From the line that contains "Szőrme útmutató" through the last line of the data, copy everything exactly and nothing else, omitting the pictures.

=== Begin Enclosure ===

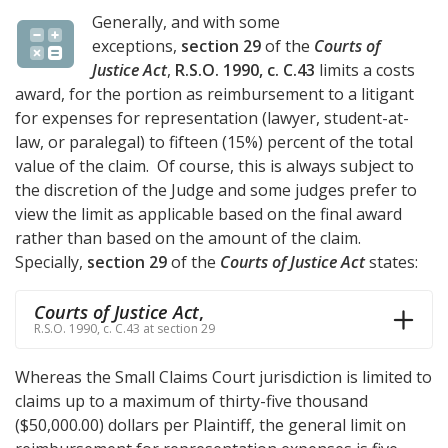
Generally, and with some
exceptions,
section 29
of the
Courts of
Justice Act
,
R.S.O. 1990, c. C.43
limits a costs
award, for the portion as reimbursement to a litigant
for expenses for representation (lawyer, student-at-
law, or paralegal) to fifteen (15%) percent of the total
value of the claim. Of course, this is always subject to
the discretion of the Judge and some judges prefer to
view the limit as applicable based on the final award
rather than based on the amount of the claim.
Specially,
section 29
of the
Courts of Justice Act
states:
Courts of Justice Act
,
R.S.O. 1990, c. C.43 at section 29
Whereas the Small Claims Court jurisdiction is limited to
claims up to a maximum of thirty-five thousand
($50,000.00) dollars per Plaintiff, the general limit on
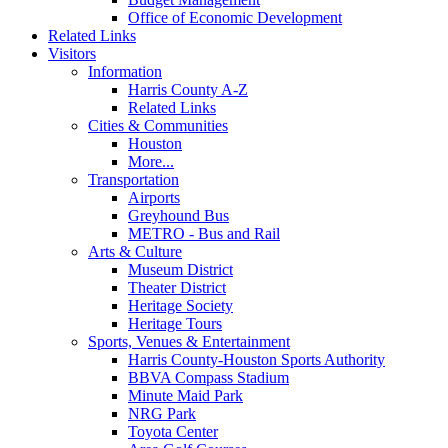
Office of Economic Development
Related Links
Visitors
Information
Harris County A-Z
Related Links
Cities & Communities
Houston
More...
Transportation
Airports
Greyhound Bus
METRO - Bus and Rail
Arts & Culture
Museum District
Theater District
Heritage Society
Heritage Tours
Sports, Venues & Entertainment
Harris County-Houston Sports Authority
BBVA Compass Stadium
Minute Maid Park
NRG Park
Toyota Center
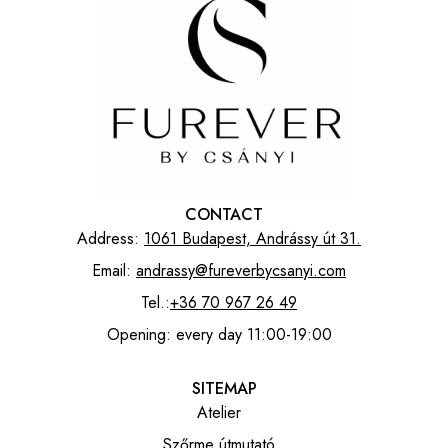
CONTACT
Address:
1061 Budapest, Andrássy út 31.
Email:
andrassy@fureverbycsanyi.com
Tel.:
+36 70 967 26 49
Opening: every day 11:00-19:00
SITEMAP
Atelier
Szőrme útmutató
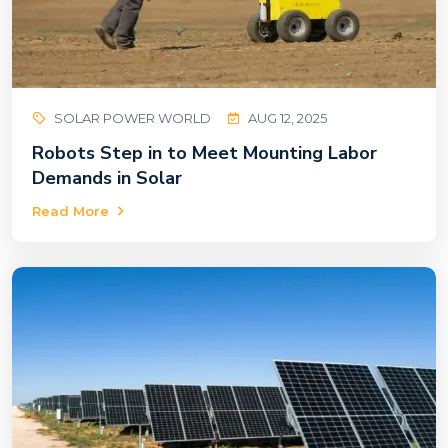
SOLAR POWER WORLD
AUG 12, 2025
Robots Step in to Meet Mounting Labor
Demands in Solar
Read More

=== End Enclosure ===

> [WORKED SOLUTION]
Szőrme útmutató
SOLAR POWER WORLD
AUG 12, 2025
Robots Step in to Meet Mounting Labor
Demands in Solar
Read More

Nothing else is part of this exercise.